有专家认为,上述判例以盗窃罪重判“QQ币大盗”的案例,对于今后严厉打击虚拟财产犯罪具有标杆指导意义。盗窃他人的QQ号码、QQ币、网络游戏装备等虚拟财产构成盗窃罪,其基础即在于认为QQ号码及游戏金币等虚拟财产虽然不是实际财物,但应该属于刑法中的“其他财产”。网络游戏中的虚拟财产,是玩家花费了大量精力、财力,付出了劳动得来的,它的价值和重要性,不亚于真实财产。它拥有确定的财产属性,可被人管理、使用、利用、支配,应属于刑法中规定的“其他财产”。如成都市中院审理的盗取游戏金币后转卖案的主审法官称:向某、王某二人盗取他人的游戏金币,虽然是虚拟货币,但这仍然是虚拟财产的一种形式,虚拟财产有虚拟性但并非虚无,游戏玩家可以对其占有、支配和处分。当前,我国并未禁止虚拟货币在网络空间的交易,因此虚拟财产仍具有其价值性,一旦与真实财产存在交易,虚拟财产的财产价值就具有社会真实性。因此,此案中二被告人盗窃的虚拟财产依照法律规定具有财产属性,二被告人的行为也就符合盗窃罪的构成要件。[12]应该说,上述关于虚拟财产的上述刑事案件典型判例为数字遗产继承案件的处理提供了很好的思路和借鉴蓝本。
注释:
[1]吕林荫:“数字遗产衍生问题趋多,无法律明文规定维权陷瓶颈”,载《解放日报》2011年11月4日。
[2]转引自吉慧:“《数字遗产保护草案》对图书馆的影响”,载《山东图书馆季刊》2007年第2期。
[3]“程某等职务侵占、销售赃物上诉案一一评‘虚拟财产’是否属于刑法意义上的公私财产”,载上海市第二中级人民法院网,2012年1月15日访问。
[4]转引自易茜:《网络虚拟财产继承问题研究》,西南政法大学民商法专业2011年硕士学位论文。
[5]贾娜、吴桂青、唐靓:“数字遗产:‘轻轻地’我来了”,载《检察日报》2011年10月21日。
[6]详见腾讯《软件许可及服务协议》3.2.3的规定,载http://ze.qq.com/chs/agreementl-chs.html, 2012年3月11日访问。
[7]王国强、耿伟杰:“我国数字遗产继承现状研究”,载《情报科学》2012年1月第30卷第1期。
[8]陈自然:“数字财产继承问题探讨”,载《重庆科技学院学报》(社会科学版)2011年第24期。

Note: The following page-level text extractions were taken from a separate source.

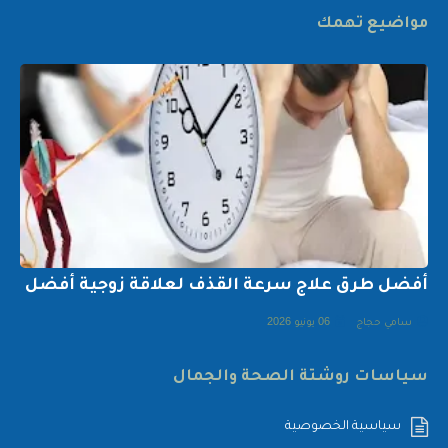
مواضيع تهمك
أفضل طرق علاج سرعة القذف لعلاقة زوجية أفضل
سامي حجاج
06 يونيو 2026
سياسات روشتة الصحة والجمال
سياسية الخصوصية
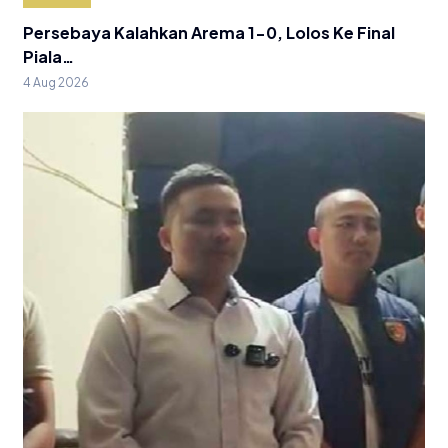
Persebaya Kalahkan Arema 1-0, Lolos Ke Final
Piala…
4 Aug 2026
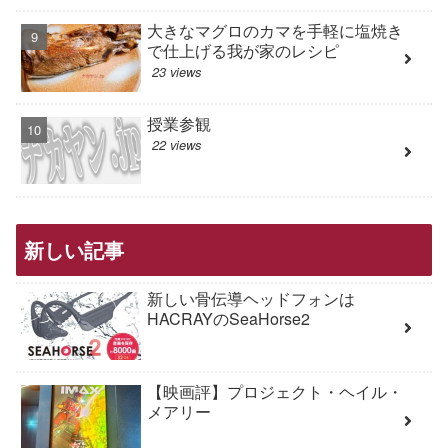
大きなマグロのカマを手軽に塩焼き
で仕上げる我が家のレシピ
23 views
授業参観
22 views
新しい記事
新しい骨伝導ヘッドフォンは
HACRAYのSeaHorse2
【映画評】プロジェクト・ヘイル・
メアリー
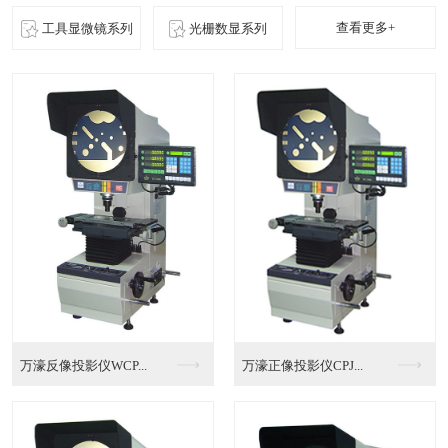
查看更多+
工具显微镜系列
光栅数显系列
惠州全自动影像测量仪...
标准全自动影像测量仪...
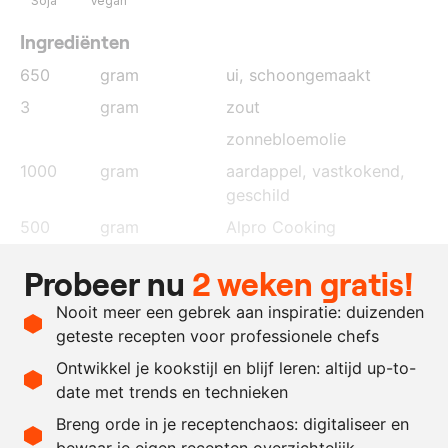
Soja
Vegan
Ingrediënten
650
gram
ui
, schoongemaakt
3
gram
zout
zonnebloemolie
1000
gram
aardappel, vastkokend
,
geschild
500
gram
Alpro Cooking
8
gram
zout
Probeer nu
2 weken gratis!
2
stuks
laurier
Nooit meer een gebrek aan inspiratie: duizenden
2
gram
zwarte peperkorrels
geteste recepten voor professionele chefs
4
tenen
knoflook
Ontwikkel je kookstijl en blijf leren: altijd up-to-
date met trends en technieken
Recept omrekenen
Breng orde in je receptenchaos: digitaliseer en
bewaar je eigen recepten overzichtelijk
-
+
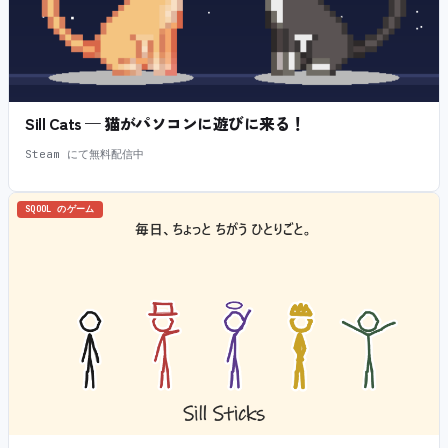
Sill Cats — 猫がパソコンに遊びに来る！
Steam にて無料配信中
SQOOL のゲーム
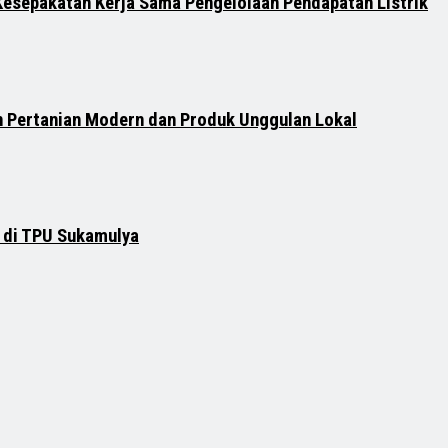
Kesepakatan Kerja Sama Pengelolaan Pendapatan Listrik
 Pertanian Modern dan Produk Unggulan Lokal
 di TPU Sukamulya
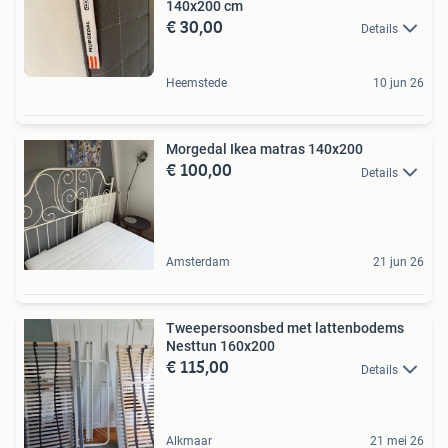
140x200 cm
€ 30,00
Details
Heemstede
10 jun 26
Morgedal Ikea matras 140x200
€ 100,00
Details
Amsterdam
21 jun 26
Tweepersoonsbed met lattenbodems
Nesttun 160x200
€ 115,00
Details
Alkmaar
21 mei 26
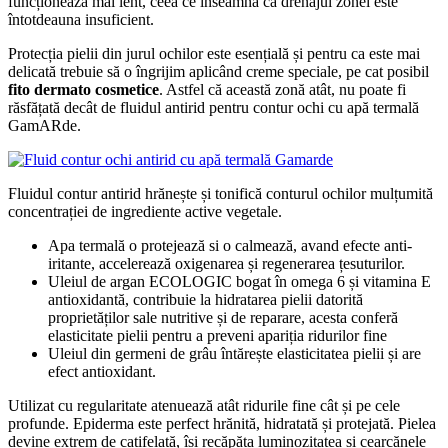
funcționează mai lent, ceea ce înseamnă că drenajul zonei este
întotdeauna insuficient.
Protecția pielii din jurul ochilor este esențială și pentru ca este mai
delicată trebuie să o îngrijim aplicând creme speciale, pe cat posibil
fito dermato cosmetice
. Astfel că această zonă atât, nu poate fi
răsfățată decât de fluidul antirid pentru contur ochi cu apă termală
GamARde.
Fluidul contur antirid hrănește și tonifică conturul ochilor mulțumită
concentrației de ingrediente active vegetale.
Apa termală o protejează si o calmează, avand efecte anti-
iritante, accelerează oxigenarea și regenerarea țesuturilor.
Uleiul de argan ECOLOGIC bogat în omega 6 și vitamina E
antioxidantă, contribuie la hidratarea pielii datorită
proprietăților sale nutritive și de reparare, acesta conferă
elasticitate pielii pentru a preveni apariția ridurilor fine
Uleiul din germeni de grâu întărește elasticitatea pielii și are
efect antioxidant.
Utilizat cu regularitate atenuează atât ridurile fine cât și pe cele
profunde. Epiderma este perfect hrănită, hidratată și protejată. Pielea
devine extrem de catifelată, își recăpăta luminozitatea și cearcănele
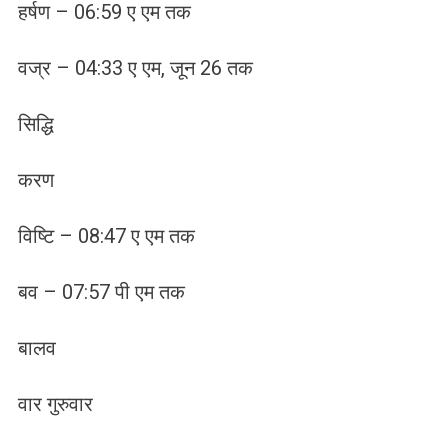
हर्षण – 06:59 ए एम तक
वज्र – 04:33 ए एम, जून 26 तक
सिद्धि
करण
विष्टि – 08:47 ए एम तक
बव – 07:57 पी एम तक
बालव
वार गुरुवार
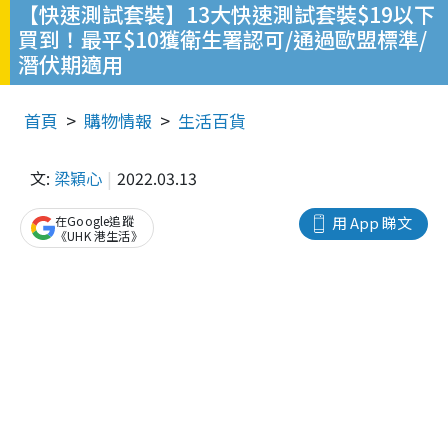
【快速測試套裝】13大快速測試套裝$19以下
買到！最平$10獲衛生署認可/通過歐盟標準/
潛伏期適用
首頁
購物情報
生活百貨
文:
梁穎心
2022.03.13
在Google追蹤
用 App 睇文
《UHK 港生活》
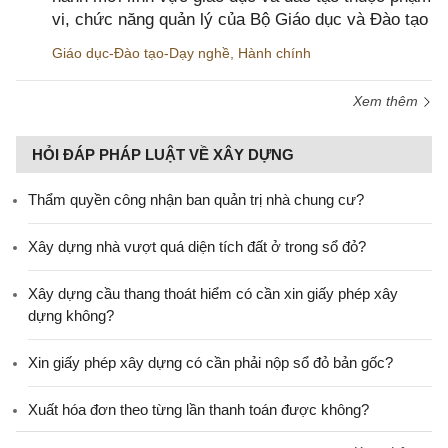
vi, chức năng quản lý của Bộ Giáo dục và Đào tạo
Giáo dục-Đào tạo-Dạy nghề
,
Hành chính
Xem thêm
HỎI ĐÁP PHÁP LUẬT VỀ XÂY DỰNG
Thẩm quyền công nhận ban quản trị nhà chung cư?
Xây dựng nhà vượt quá diện tích đất ở trong sổ đỏ?
Xây dựng cầu thang thoát hiểm có cần xin giấy phép xây
dựng không?
Xin giấy phép xây dựng có cần phải nộp sổ đỏ bản gốc?
Xuất hóa đơn theo từng lần thanh toán được không?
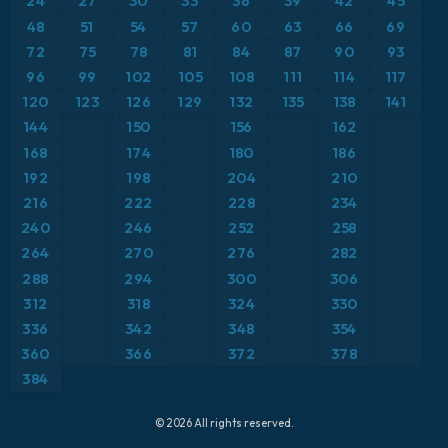
24
27
30
33
36
39
42
45
ICON Alemania 2 km
Caribe
48
51
54
57
60
63
66
69
Anomalía de temperatura a 850 hPa
72
75
78
81
84
87
90
93
Escandinavia
CAPE
96
99
102
105
108
111
114
117
120
123
126
129
132
135
138
141
España
Precipitación, nubes y presión
144
150
156
162
168
174
180
186
Estados Unidos
Presión
192
198
204
210
216
222
228
234
Europa
Profundidad de nieve
240
246
252
258
264
270
276
282
Francia
Punto de rocío a 2 m
288
294
300
306
Grecia
312
318
324
330
Ráfagas de Viento Máximas
336
342
348
354
Islandia
Ráfagas de viento
360
366
372
378
384
Italia
Temperatura a 2 m
© 2026 All rights reserved.
Japón
Temperatura a 500 hPa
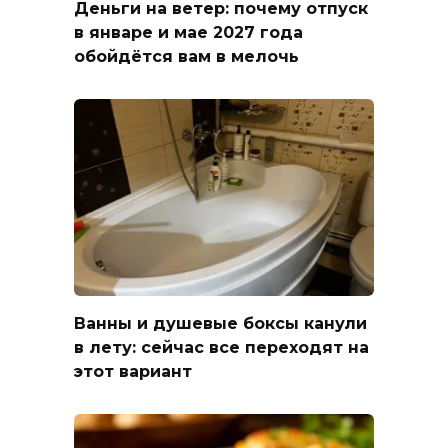
Деньги на ветер: почему отпуск
в январе и мае 2027 года
обойдётся вам в мелочь
Ванны и душевые боксы канули
в лету: сейчас все переходят на
этот вариант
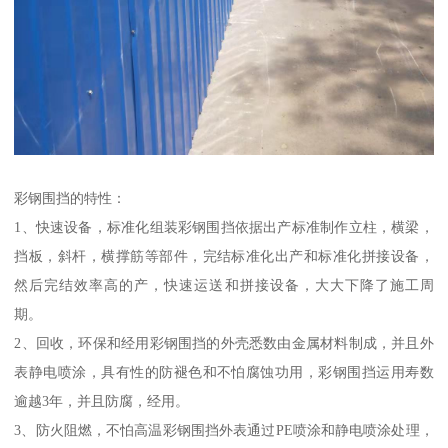
彩钢围挡的特性：
1、快速设备，标准化组装彩钢围挡依据出产标准制作立柱，横梁，
挡板，斜杆，横撑筋等部件，完结标准化出产和标准化拼接设备，
然后完结效率高的产，快速运送和拼接设备，大大下降了施工周
期。
2、回收，环保和经用彩钢围挡的外壳悉数由金属材料制成，并且外
表静电喷涂，具有性的防褪色和不怕腐蚀功用，彩钢围挡运用寿数
逾越3年，并且防腐，经用。
3、防火阻燃，不怕高温彩钢围挡外表通过PE喷涂和静电喷涂处理，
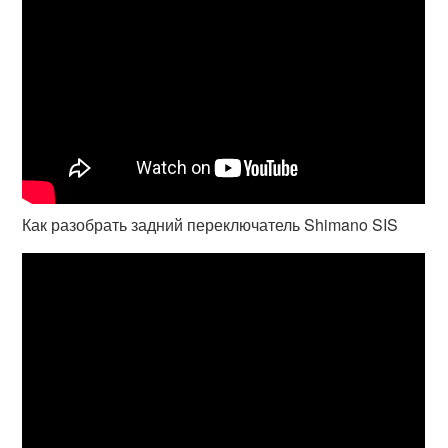
Как разобрать задний переключатель Shimano SIS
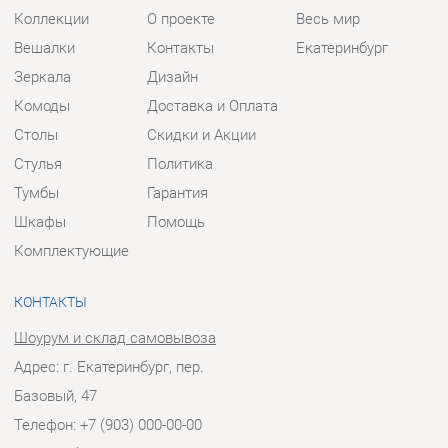
Зеркала
Дизайн
Комоды
Доставка и Оплата
Столы
Скидки и Акции
Стулья
Политика
Тумбы
Гарантия
Шкафы
Помощь
Комплектующие
КОНТАКТЫ
Шоурум и склад самовывоза
Адрес: г. Екатеринбург, пер.
Базовый, 47
Телефон: +7 (903) 000-00-00
Часы работы:
Пн - Пт:
10:00 - 18:00 (GMT+5)
Отправить сообщение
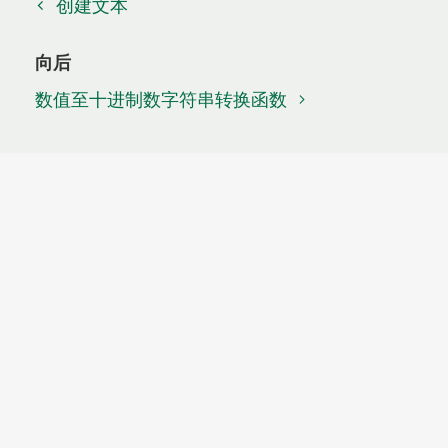
创建文本
向后
数值至十进制数字符串转换函数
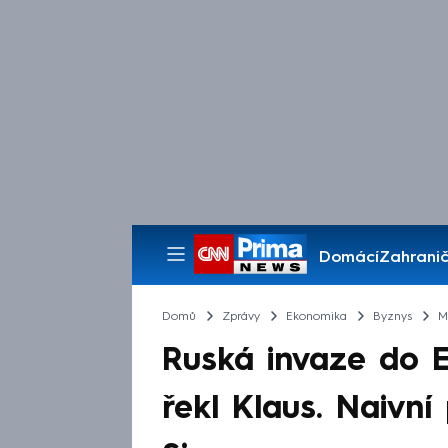
Domácí
Zahranič
Pořady
Domů
Zprávy
Ekonomika
Byznys
M
Ruská invaze do 
řekl Klaus. Naivní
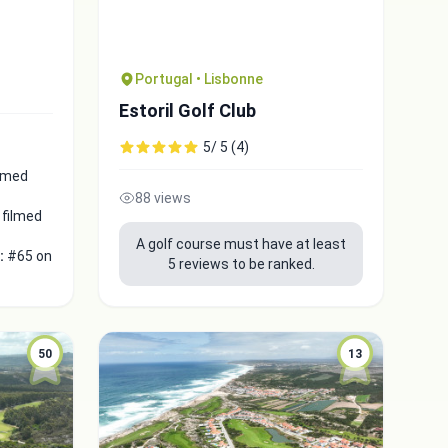
Portugal • Lisbonne
Estoril Golf Club
5/ 5 (4)
ilmed
88 views
 filmed
A golf course must have at least
 :
#65 on
5 reviews to be ranked.
50
13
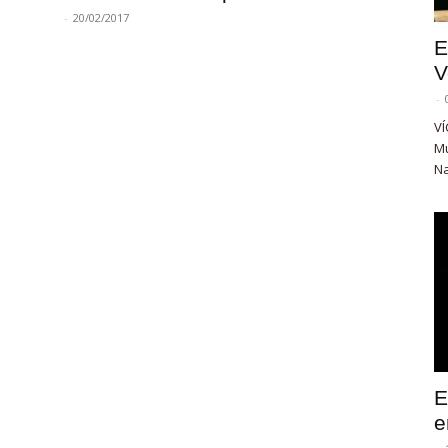
-
20/02/2017
E
V
-
VÍ
Mu
Na
E
e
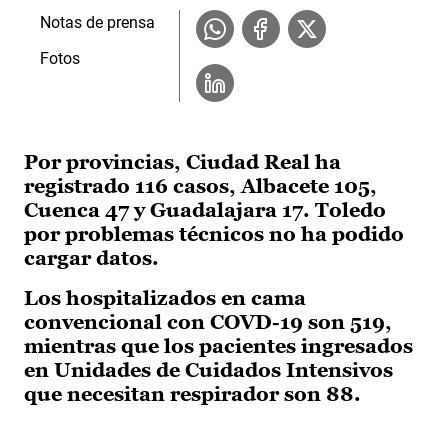
Notas de prensa
Fotos
Por provincias, Ciudad Real ha
registrado 116 casos, Albacete 105,
Cuenca 47 y Guadalajara 17. Toledo
por problemas técnicos no ha podido
cargar datos.
Los hospitalizados en cama
convencional con COVD-19 son 519,
mientras que los pacientes ingresados
en Unidades de Cuidados Intensivos
que necesitan respirador son 88.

[9]参见搜狐公司内容产品部产品经理高巍对《国际先驱导报》的记者作出的说明。
[10]同注[4]。
[11]吕林荫:“数字遗产衍生问题趋多,无法律明文规定维权陷瓶颈”,载《解放日报》2011年11月4日。
[12]王鑫、陈兴宏:“网上盗取游戏金币转卖获巨款两被告人一审获重刑”,载成都法院网“案件快报”,2012年1月15日访问。